McCaffrey refusing to write off a return to action this season
JACK McCAFFREY won’t get into specifics regarding his return from injury but he hasn’t given up on featuring for Dublin in the championship in 2018.
The former Footballer of the Year damaged his cruciate knee ligament just three minutes into last year’s All-Ireland final and will have his three-month post-operation check-up this afternoon. But he insists the new season is not a write-off for him.
“At some stage I’d hope so,” he replied when asked if he’d feature in the championship this summer.
“You are looking at, All-Ireland final to All-Ireland final is 12 months, so most people I have spoken to are under that. But again I’m not going to pull a date or a game out of the air because I just think you are setting yourself up for a fall, which I don’t want to do.”
The recovery has gone to plan to date but he insists he’ll ensure the rehabilitation process goes right rather than trying to force the issue.
EXERCISES
“One of the lads was saying that Liam Óg McGovern came out and said he was all about these little goals and stuff. That’s exactly how I have been going about it, I always say it but the first four weeks was to fully straighten your legs, the next four weeks was to do a certain exercise in the gym.
“It has suited me thus far to have those small goals,” he said at the announcement that the Denis Mahony Motor Group is giving local GAA clubs the opportunity to win an training session with McCaffrey and Noelle Healy.
“I want the leg to be 100pc when I do go back and I’d rather take two years to get there than rush it. I have heard lots of stories of lads pushing for a date to come back and then setting themselves back to square one. That’s the bogey man for me and what I want to avoid.”

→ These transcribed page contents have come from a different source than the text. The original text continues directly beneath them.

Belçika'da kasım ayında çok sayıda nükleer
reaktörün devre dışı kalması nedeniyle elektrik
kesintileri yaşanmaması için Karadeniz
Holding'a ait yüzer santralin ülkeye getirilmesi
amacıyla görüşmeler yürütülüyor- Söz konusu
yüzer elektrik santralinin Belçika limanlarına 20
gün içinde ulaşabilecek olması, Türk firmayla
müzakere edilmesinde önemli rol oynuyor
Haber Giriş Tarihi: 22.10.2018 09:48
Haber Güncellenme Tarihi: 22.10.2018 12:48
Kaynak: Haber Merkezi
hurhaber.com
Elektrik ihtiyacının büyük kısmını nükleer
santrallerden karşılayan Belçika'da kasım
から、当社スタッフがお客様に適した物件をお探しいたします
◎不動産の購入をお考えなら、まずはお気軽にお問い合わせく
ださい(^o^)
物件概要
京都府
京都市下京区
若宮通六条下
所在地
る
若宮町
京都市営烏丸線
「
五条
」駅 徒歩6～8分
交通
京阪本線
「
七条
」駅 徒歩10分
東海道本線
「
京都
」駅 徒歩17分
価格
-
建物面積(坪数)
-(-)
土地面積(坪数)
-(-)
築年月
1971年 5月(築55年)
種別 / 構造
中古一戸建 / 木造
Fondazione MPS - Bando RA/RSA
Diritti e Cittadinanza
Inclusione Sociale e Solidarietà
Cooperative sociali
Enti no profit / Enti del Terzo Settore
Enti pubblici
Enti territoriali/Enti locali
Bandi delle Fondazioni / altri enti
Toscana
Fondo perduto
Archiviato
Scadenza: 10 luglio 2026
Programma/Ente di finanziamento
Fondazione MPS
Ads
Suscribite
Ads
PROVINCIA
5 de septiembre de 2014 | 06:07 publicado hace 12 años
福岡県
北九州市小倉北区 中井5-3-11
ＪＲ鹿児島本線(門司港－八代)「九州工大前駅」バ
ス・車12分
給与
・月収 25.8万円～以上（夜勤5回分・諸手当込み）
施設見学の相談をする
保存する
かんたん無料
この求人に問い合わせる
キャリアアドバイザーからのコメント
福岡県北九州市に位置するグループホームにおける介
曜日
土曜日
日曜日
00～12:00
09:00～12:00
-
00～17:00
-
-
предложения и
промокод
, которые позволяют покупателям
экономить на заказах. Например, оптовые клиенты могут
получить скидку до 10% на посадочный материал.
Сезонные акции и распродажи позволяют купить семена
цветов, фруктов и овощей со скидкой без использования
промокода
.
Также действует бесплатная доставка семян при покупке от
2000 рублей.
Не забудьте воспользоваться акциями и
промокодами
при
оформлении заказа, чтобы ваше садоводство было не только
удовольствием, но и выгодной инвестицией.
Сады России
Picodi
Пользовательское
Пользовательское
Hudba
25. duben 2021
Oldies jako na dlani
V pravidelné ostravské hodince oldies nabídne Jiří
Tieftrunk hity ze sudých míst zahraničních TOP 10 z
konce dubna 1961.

McCaffrey hopes to include a block of fitness and gym work into his recovery. “I’ve probably needed a window of fitness work for years. You just don’t really get it sometimes between all of the teams you are trying to play with. I could probably do with catching up with lads in the gym a bit as well – so there are definitely some positives.

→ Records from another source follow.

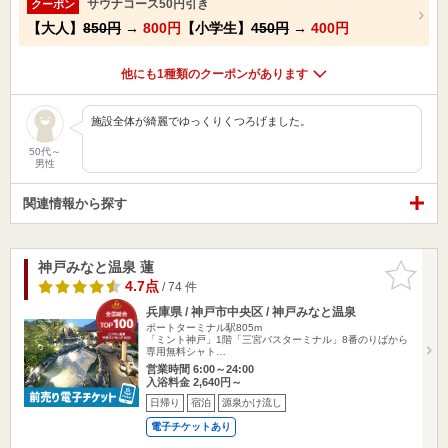
サウナコース50円引き
クーポン
【大人】
850円
→
800円
【小学生】
450円
→
400円
他にも1種類のクーポンがあります
施設全体が綺麗でゆっくりくつろげました。
50代～
男性
関連情報から探す
神戸みなと温泉 蓮
お気に入
りに追加
4.7点
/ 74 件
兵庫県 / 神戸市中央区 / 神戸みなと温泉
ポートターミナル駅805m
「ミント神戸」1階「三宮バスターミナル」8番のりばから
専用無料シャト…
営業時間 6:00～24:00
入浴料金 2,640円～
日帰り
宿泊
源泉かけ流し
電子チケットあり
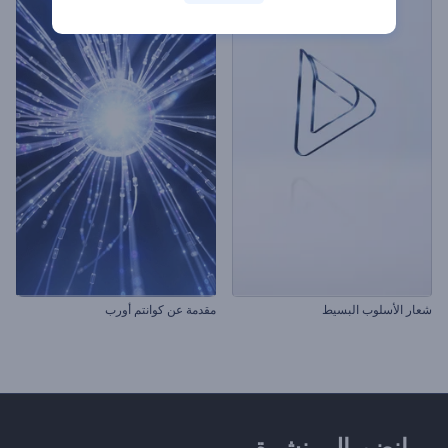
شعار الأسلوب البسيط
مقدمة عن كوانتم أورب
انضم إلى نشرة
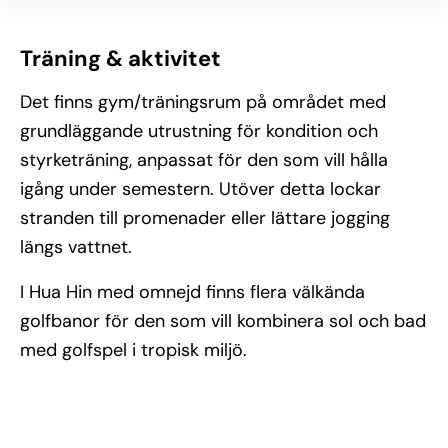
Träning & aktivitet
Det finns gym/träningsrum på området med
grundläggande utrustning för kondition och
styrketräning, anpassat för den som vill hålla
igång under semestern. Utöver detta lockar
stranden till promenader eller lättare jogging
längs vattnet.
I Hua Hin med omnejd finns flera välkända
golfbanor för den som vill kombinera sol och bad
med golfspel i tropisk miljö.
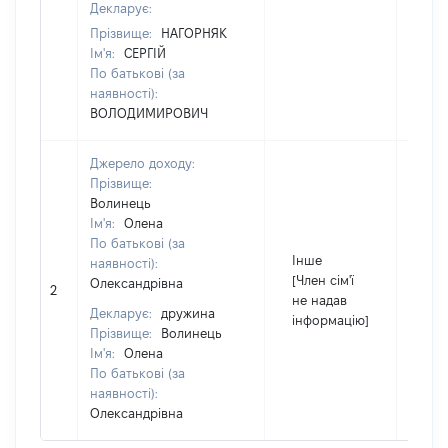
Декларує:
Прізвище:
НАГОРНЯК
Ім'я:
СЕРГІЙ
По батькові (за
наявності):
ВОЛОДИМИРОВИЧ
Джерело доходу:
Прізвище:
Волинець
Ім'я:
Олена
По батькові (за
Інше
наявності):
[Чле
[Член сім'ї
Олександрівна
2
не 
не надав
інф
Декларує:
дружина
інформацію]
Прізвище:
Волинець
Ім'я:
Олена
По батькові (за
наявності):
Олександрівна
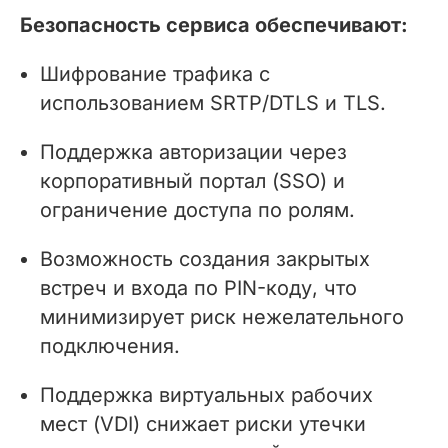
Безопасность сервиса обеспечивают:
Шифрование трафика с
использованием SRTP/DTLS и TLS.
Поддержка авторизации через
корпоративный портал (SSO) и
ограничение доступа по ролям.
Возможность создания закрытых
встреч и входа по PIN-коду, что
минимизирует риск нежелательного
подключения.
Поддержка виртуальных рабочих
мест (VDI) снижает риски утечки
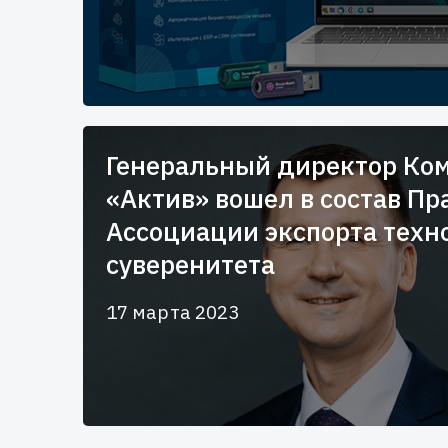
Генеральный директор Ко
«Актив» вошел в состав П
Ассоциации экспорта техн
суверенитета
17 марта 2023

“The one main negative thing about the whole thing is that it happened in the third minute of the match. If it had happened in the 67th then to be honest this would not be the worst thing in the world at all. And it isn’t.

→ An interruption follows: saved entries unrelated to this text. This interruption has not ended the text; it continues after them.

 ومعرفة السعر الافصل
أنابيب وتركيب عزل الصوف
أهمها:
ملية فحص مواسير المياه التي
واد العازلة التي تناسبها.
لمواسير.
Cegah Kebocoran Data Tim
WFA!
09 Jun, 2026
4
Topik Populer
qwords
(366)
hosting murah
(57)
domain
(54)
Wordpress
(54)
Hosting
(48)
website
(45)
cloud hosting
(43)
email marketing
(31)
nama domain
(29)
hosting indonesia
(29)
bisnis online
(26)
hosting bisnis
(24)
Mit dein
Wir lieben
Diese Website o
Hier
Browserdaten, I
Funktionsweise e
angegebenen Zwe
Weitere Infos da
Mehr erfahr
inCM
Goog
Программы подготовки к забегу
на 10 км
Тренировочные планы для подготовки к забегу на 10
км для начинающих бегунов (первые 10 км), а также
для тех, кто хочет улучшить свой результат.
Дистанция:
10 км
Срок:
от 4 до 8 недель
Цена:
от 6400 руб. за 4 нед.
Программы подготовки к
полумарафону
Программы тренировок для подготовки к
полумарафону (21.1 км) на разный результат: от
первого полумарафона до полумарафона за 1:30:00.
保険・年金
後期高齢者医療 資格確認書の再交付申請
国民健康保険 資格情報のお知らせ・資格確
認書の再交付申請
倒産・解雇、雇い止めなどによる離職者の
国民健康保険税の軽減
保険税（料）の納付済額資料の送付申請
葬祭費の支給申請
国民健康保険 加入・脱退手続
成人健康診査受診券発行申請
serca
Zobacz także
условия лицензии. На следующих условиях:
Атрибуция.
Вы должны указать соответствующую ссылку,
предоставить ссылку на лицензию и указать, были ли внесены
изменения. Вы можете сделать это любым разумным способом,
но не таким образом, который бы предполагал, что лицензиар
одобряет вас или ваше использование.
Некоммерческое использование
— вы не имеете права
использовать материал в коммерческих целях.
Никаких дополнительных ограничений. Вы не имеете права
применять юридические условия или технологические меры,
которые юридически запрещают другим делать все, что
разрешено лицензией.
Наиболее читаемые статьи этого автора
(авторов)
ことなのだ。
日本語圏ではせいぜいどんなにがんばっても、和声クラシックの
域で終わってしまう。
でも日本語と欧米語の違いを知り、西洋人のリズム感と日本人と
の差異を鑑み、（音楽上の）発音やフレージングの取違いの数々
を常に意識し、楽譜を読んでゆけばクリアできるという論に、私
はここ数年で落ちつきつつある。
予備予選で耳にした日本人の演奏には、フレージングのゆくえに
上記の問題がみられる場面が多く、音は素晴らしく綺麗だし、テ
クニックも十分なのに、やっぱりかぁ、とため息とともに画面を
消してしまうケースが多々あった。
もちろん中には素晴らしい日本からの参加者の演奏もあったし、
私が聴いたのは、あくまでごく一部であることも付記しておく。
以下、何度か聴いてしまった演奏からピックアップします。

“I’m confident that I’m getting great guidance from our physio and our strength and conditioning stuff as to what exercises to do. If I come back 100pc and having done a good block of work – you know you can do these blocks of fitness work and you can trade off them for four or five years nearly.
“You don’t really decondition or whatever, so I’m really excited to get back on the pitch doing that straight-line running and plod away at it for the guts of a month.”